Let's consider the given choices:
A) Halve[Cu2+]:
If we halve the concentration of Cu2+, the value in the log term would decrease. However, since there is a negative sign in front of the log term, halving [Cu2+] would result in a smaller negative value, ultimately increasing the cell voltage.
B) Double[Cu2+]:
If we double the concentration of Cu2+, the value in the log term would increase. Since there is a positive coefficient (0.059/n) in front of the log term, doubling [Cu2+] would result in a larger positive value, ultimately increasing the cell voltage.
C) Double[Fe2+]:
If we double the concentration of Fe2+, the value in the log term would decrease. Doubling [Fe2+] would result in a smaller negative value in the log term, which would decrease the cell voltage.
D) Halve[Fe2+]:
If we halve the concentration of Fe2+, the value in the log term would increase. However, since there is a negative coefficient (0.059/n) in front of the log term, halving [Fe2+] would result in a larger negative value, ultimately decreasing the cell voltage.
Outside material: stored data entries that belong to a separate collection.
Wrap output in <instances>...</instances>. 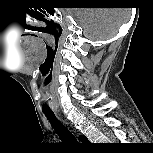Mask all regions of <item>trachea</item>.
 <instances>
[{"instance_id":"3493384b","label":"trachea","mask_w":153,"mask_h":153,"mask_svg":"<svg viewBox=\"0 0 153 153\" xmlns=\"http://www.w3.org/2000/svg\"><path fill=\"white\" fill-rule=\"evenodd\" d=\"M44 114L47 117V119L51 122L52 127L55 129L56 133L58 134L59 138L62 140L63 143L66 144L78 143L74 135L56 119L53 112L45 111Z\"/></svg>"}]
</instances>
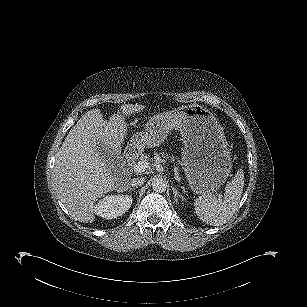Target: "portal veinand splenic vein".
<instances>
[{"label":"portal vein and splenic vein","mask_w":307,"mask_h":307,"mask_svg":"<svg viewBox=\"0 0 307 307\" xmlns=\"http://www.w3.org/2000/svg\"><path fill=\"white\" fill-rule=\"evenodd\" d=\"M149 167V162L143 160L135 163L133 165V170L135 173H141L144 172Z\"/></svg>","instance_id":"obj_1"}]
</instances>
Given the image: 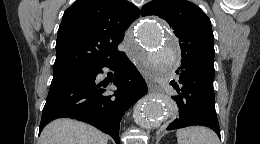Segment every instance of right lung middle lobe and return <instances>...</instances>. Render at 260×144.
Masks as SVG:
<instances>
[{"label": "right lung middle lobe", "mask_w": 260, "mask_h": 144, "mask_svg": "<svg viewBox=\"0 0 260 144\" xmlns=\"http://www.w3.org/2000/svg\"><path fill=\"white\" fill-rule=\"evenodd\" d=\"M76 69H78V68L69 69V70H62V71H54V72H53V79H54V78H57V77H60V76H62V75H65V74H67V73H69V72H71V71H74V70H76Z\"/></svg>", "instance_id": "obj_1"}]
</instances>
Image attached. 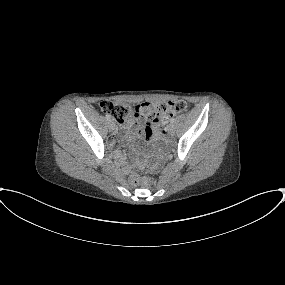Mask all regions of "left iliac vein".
<instances>
[{
    "label": "left iliac vein",
    "mask_w": 285,
    "mask_h": 285,
    "mask_svg": "<svg viewBox=\"0 0 285 285\" xmlns=\"http://www.w3.org/2000/svg\"><path fill=\"white\" fill-rule=\"evenodd\" d=\"M167 133L173 134L174 133V127L172 124L168 125L166 128Z\"/></svg>",
    "instance_id": "1"
}]
</instances>
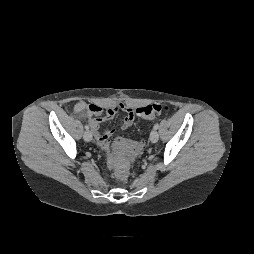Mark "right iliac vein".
<instances>
[{
  "label": "right iliac vein",
  "mask_w": 254,
  "mask_h": 254,
  "mask_svg": "<svg viewBox=\"0 0 254 254\" xmlns=\"http://www.w3.org/2000/svg\"><path fill=\"white\" fill-rule=\"evenodd\" d=\"M83 138L85 141L89 142L92 140V132L87 130L84 132Z\"/></svg>",
  "instance_id": "1"
}]
</instances>
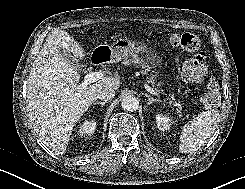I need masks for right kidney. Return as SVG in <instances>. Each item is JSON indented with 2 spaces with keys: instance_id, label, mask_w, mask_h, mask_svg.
Instances as JSON below:
<instances>
[{
  "instance_id": "1",
  "label": "right kidney",
  "mask_w": 245,
  "mask_h": 189,
  "mask_svg": "<svg viewBox=\"0 0 245 189\" xmlns=\"http://www.w3.org/2000/svg\"><path fill=\"white\" fill-rule=\"evenodd\" d=\"M95 128H96V122L94 120L84 121L78 130V135L79 136L91 135L94 133Z\"/></svg>"
}]
</instances>
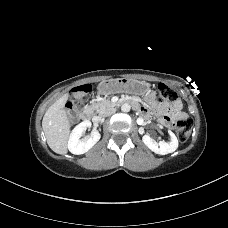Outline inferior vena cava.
Listing matches in <instances>:
<instances>
[{
  "mask_svg": "<svg viewBox=\"0 0 228 228\" xmlns=\"http://www.w3.org/2000/svg\"><path fill=\"white\" fill-rule=\"evenodd\" d=\"M116 112V109L113 107H108L106 109H104L101 113L100 116H110L112 114H114Z\"/></svg>",
  "mask_w": 228,
  "mask_h": 228,
  "instance_id": "obj_1",
  "label": "inferior vena cava"
}]
</instances>
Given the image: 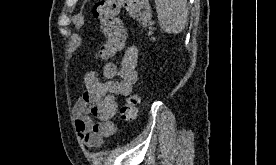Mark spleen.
Instances as JSON below:
<instances>
[{"instance_id":"obj_1","label":"spleen","mask_w":276,"mask_h":165,"mask_svg":"<svg viewBox=\"0 0 276 165\" xmlns=\"http://www.w3.org/2000/svg\"><path fill=\"white\" fill-rule=\"evenodd\" d=\"M161 29L169 34H178L185 29L188 20L187 0H155Z\"/></svg>"}]
</instances>
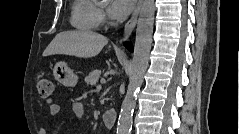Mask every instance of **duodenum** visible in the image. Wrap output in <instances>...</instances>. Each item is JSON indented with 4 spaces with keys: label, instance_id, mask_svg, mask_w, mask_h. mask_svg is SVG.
<instances>
[{
    "label": "duodenum",
    "instance_id": "obj_1",
    "mask_svg": "<svg viewBox=\"0 0 239 134\" xmlns=\"http://www.w3.org/2000/svg\"><path fill=\"white\" fill-rule=\"evenodd\" d=\"M103 123L107 128H112L116 122V112L114 109H108L103 114Z\"/></svg>",
    "mask_w": 239,
    "mask_h": 134
}]
</instances>
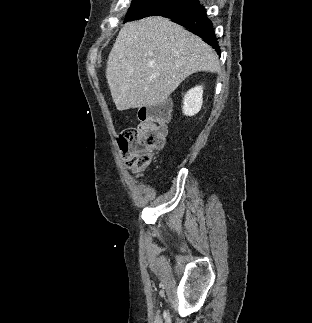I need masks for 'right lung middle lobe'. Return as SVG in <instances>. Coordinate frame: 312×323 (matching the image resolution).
<instances>
[{
	"label": "right lung middle lobe",
	"instance_id": "obj_1",
	"mask_svg": "<svg viewBox=\"0 0 312 323\" xmlns=\"http://www.w3.org/2000/svg\"><path fill=\"white\" fill-rule=\"evenodd\" d=\"M195 0H132L125 16L126 21L142 19L152 15H164L193 4Z\"/></svg>",
	"mask_w": 312,
	"mask_h": 323
}]
</instances>
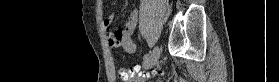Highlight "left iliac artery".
Listing matches in <instances>:
<instances>
[{
  "label": "left iliac artery",
  "instance_id": "obj_1",
  "mask_svg": "<svg viewBox=\"0 0 279 82\" xmlns=\"http://www.w3.org/2000/svg\"><path fill=\"white\" fill-rule=\"evenodd\" d=\"M148 58H149V54L147 53V54H145V56H144V61H147ZM135 70H140V66H136V67H135Z\"/></svg>",
  "mask_w": 279,
  "mask_h": 82
}]
</instances>
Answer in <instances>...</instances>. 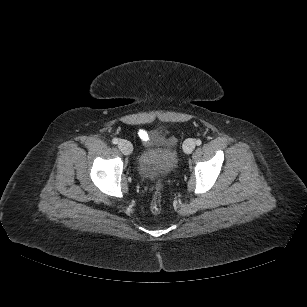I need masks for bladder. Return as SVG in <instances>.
<instances>
[{"mask_svg": "<svg viewBox=\"0 0 307 307\" xmlns=\"http://www.w3.org/2000/svg\"><path fill=\"white\" fill-rule=\"evenodd\" d=\"M177 163L178 156L173 147L150 148L139 154L136 170L140 178L154 180L171 175Z\"/></svg>", "mask_w": 307, "mask_h": 307, "instance_id": "31cf9c89", "label": "bladder"}]
</instances>
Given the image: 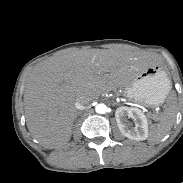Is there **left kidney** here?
<instances>
[{"label": "left kidney", "mask_w": 183, "mask_h": 183, "mask_svg": "<svg viewBox=\"0 0 183 183\" xmlns=\"http://www.w3.org/2000/svg\"><path fill=\"white\" fill-rule=\"evenodd\" d=\"M127 117L134 121L135 126L128 122ZM115 118L120 132L125 137L137 141L148 138V119L140 109L119 107L115 111Z\"/></svg>", "instance_id": "left-kidney-1"}]
</instances>
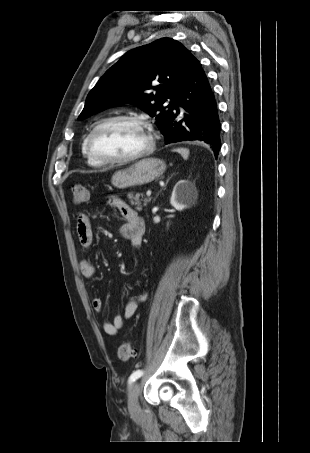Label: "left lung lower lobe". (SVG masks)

E) Cut Cu electrode in half:
Reducing the surface area of the Cu electrode by cutting it in half would not affect the concentrations of Cu2+ or Fe2+. Therefore, it would not have any impact on the cell voltage.
From analyzing the choices, we can see that the option that will increase the cell voltage the most is B) Double[Cu2+]. By doubling the concentration of Cu2+, the value in the log term increases, resulting in a larger positive value and a higher cell voltage.